(Stored data entries)
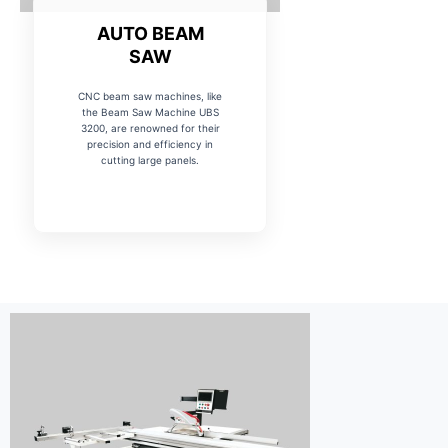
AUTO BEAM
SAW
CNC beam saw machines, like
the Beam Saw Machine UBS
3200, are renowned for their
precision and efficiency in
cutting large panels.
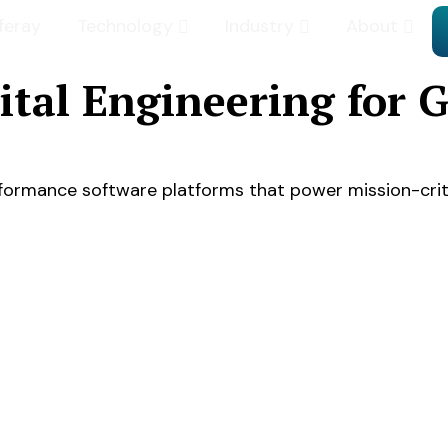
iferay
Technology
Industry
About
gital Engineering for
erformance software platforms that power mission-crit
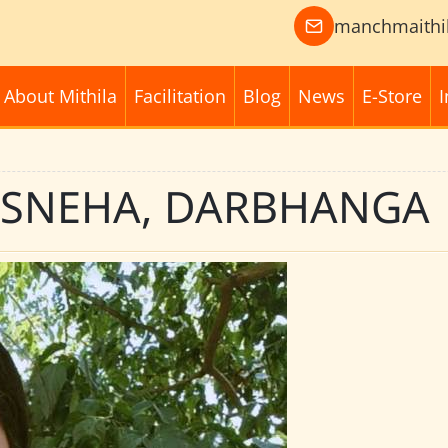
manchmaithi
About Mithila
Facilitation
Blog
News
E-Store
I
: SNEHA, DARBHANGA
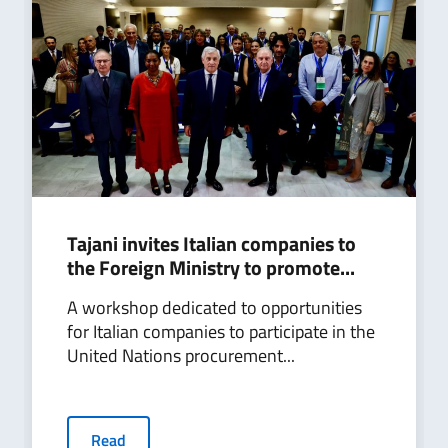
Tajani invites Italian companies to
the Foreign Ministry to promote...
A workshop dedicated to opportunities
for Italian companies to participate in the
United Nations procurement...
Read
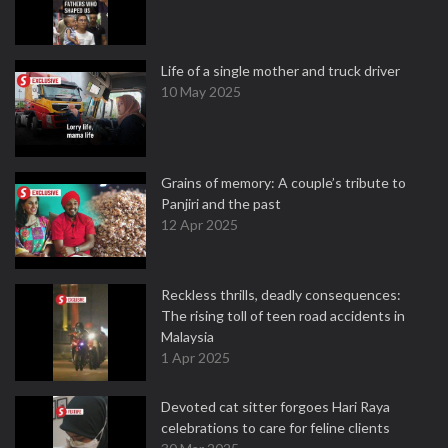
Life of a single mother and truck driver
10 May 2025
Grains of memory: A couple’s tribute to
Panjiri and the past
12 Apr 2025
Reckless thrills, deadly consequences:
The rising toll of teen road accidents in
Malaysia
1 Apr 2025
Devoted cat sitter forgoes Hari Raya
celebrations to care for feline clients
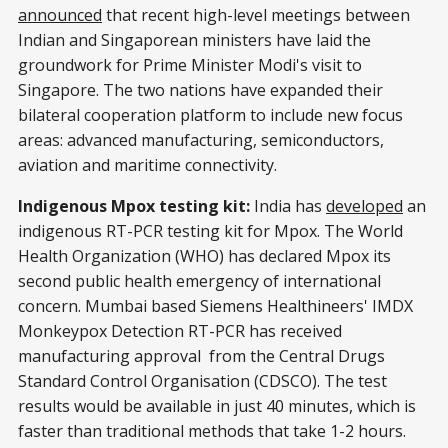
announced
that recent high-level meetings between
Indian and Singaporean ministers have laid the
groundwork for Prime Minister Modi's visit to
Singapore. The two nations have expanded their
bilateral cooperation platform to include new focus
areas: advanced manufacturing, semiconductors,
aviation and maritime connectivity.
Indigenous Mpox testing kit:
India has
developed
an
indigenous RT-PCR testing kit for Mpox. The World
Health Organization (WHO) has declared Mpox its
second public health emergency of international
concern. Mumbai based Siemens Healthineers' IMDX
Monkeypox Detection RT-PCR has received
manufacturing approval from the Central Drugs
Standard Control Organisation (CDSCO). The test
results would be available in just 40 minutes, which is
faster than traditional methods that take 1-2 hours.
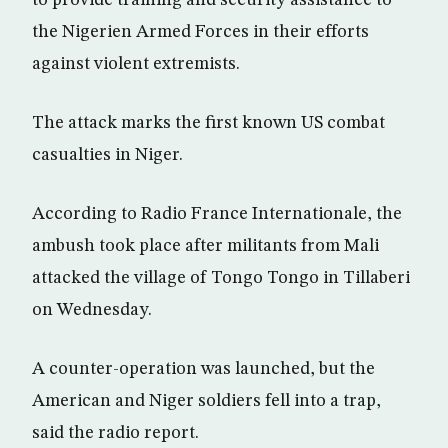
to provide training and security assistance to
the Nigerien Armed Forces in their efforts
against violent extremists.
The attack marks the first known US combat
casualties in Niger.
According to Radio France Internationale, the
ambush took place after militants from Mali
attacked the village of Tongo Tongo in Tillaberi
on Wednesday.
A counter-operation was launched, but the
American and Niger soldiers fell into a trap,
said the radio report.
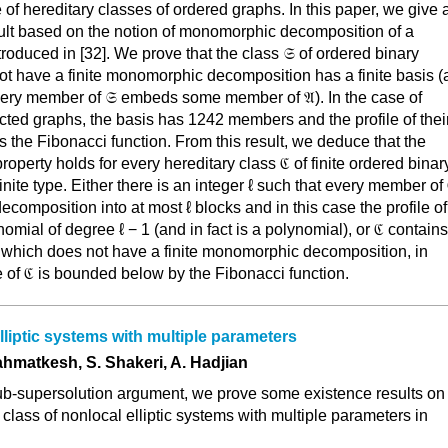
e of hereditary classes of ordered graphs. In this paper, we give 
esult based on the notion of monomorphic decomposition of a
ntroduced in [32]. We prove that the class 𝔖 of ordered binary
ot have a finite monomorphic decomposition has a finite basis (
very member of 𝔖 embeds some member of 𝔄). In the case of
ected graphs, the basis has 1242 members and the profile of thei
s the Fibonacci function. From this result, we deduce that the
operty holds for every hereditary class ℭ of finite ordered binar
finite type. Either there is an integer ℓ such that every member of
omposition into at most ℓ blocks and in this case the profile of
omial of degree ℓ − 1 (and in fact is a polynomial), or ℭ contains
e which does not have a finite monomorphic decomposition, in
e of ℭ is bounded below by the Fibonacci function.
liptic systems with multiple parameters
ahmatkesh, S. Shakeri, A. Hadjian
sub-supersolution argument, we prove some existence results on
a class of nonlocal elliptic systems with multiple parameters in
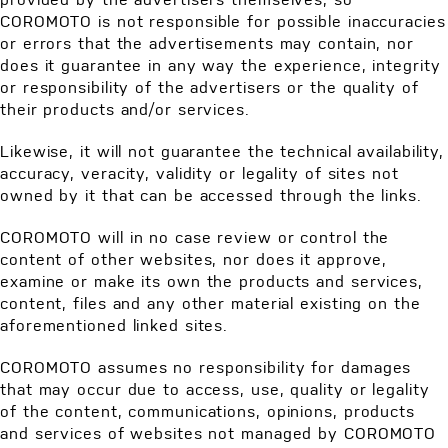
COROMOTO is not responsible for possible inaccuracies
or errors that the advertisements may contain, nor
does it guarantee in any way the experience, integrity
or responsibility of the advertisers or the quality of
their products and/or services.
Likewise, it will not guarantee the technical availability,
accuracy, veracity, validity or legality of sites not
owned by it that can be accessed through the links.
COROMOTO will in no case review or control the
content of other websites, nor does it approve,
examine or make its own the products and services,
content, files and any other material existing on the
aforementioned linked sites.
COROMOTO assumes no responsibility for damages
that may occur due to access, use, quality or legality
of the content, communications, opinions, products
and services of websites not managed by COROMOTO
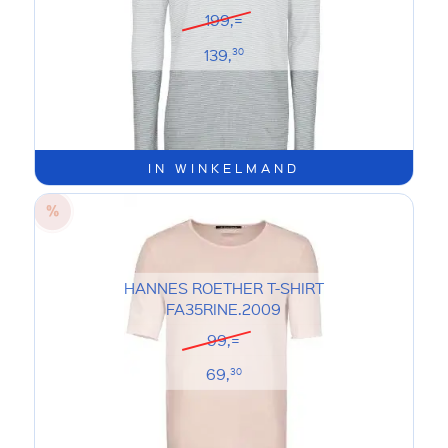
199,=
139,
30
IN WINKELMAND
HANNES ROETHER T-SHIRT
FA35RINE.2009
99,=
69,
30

---

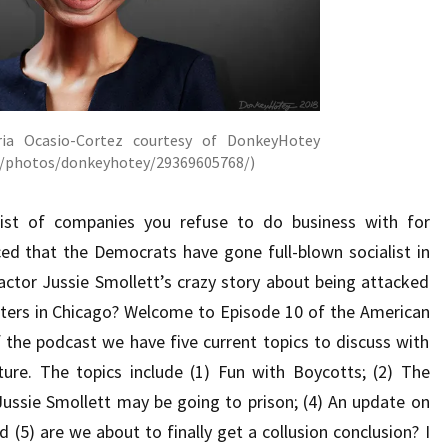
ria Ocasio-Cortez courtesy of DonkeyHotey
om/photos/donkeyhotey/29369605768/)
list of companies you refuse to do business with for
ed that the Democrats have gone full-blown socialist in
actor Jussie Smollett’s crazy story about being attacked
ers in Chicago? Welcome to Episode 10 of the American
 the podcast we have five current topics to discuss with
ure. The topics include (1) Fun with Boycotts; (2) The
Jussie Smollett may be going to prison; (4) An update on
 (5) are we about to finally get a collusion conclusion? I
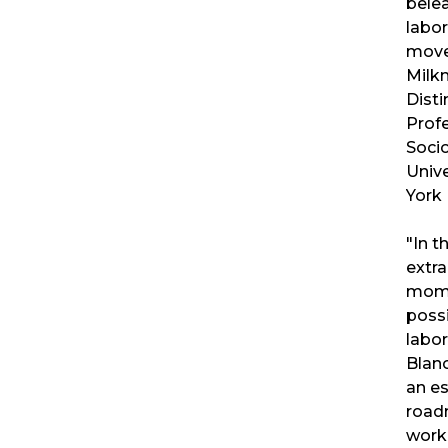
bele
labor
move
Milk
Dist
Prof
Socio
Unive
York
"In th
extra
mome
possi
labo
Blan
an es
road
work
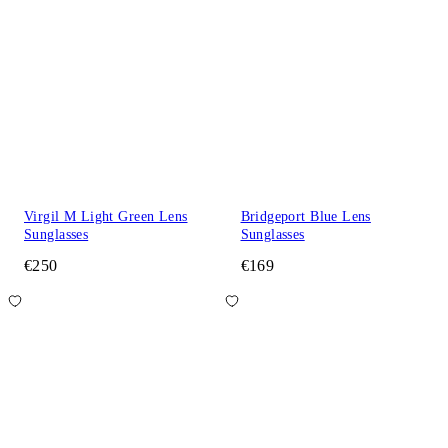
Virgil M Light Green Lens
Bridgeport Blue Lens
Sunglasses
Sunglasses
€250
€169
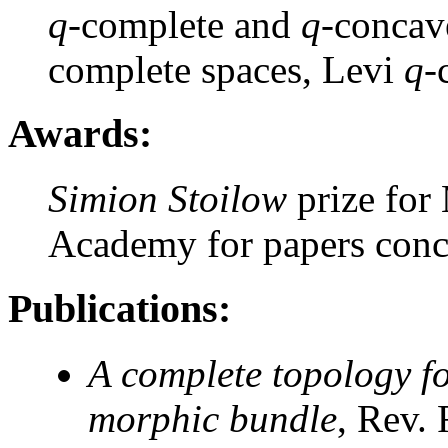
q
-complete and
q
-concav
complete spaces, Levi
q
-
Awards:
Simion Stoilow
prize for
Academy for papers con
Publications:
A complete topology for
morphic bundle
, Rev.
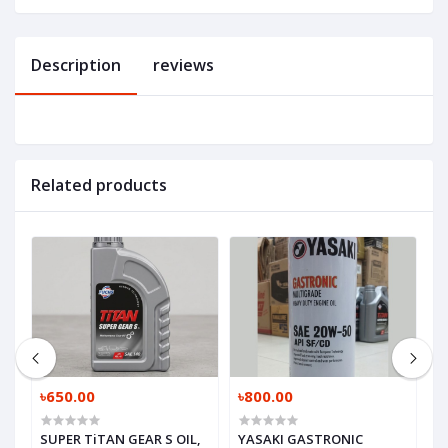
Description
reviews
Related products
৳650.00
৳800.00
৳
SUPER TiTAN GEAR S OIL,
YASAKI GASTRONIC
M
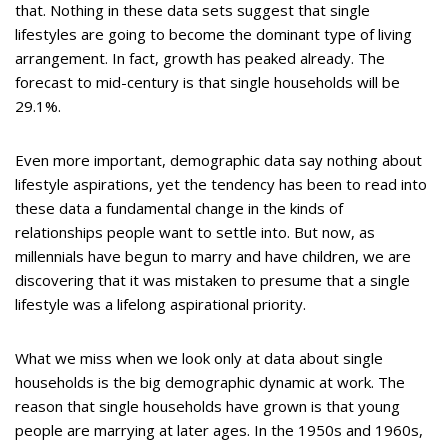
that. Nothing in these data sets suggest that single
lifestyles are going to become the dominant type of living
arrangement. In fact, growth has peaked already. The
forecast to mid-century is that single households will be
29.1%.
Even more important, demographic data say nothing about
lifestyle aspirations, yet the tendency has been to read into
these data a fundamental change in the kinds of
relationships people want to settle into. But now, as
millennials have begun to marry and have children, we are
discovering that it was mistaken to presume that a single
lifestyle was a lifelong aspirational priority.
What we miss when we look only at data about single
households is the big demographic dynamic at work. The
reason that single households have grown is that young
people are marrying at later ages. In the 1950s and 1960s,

__YOUR OBJECTIVE__.
Among the entries, count the lines that hold "Italian". Reply with the count only.

__ANSWER AREA__.
2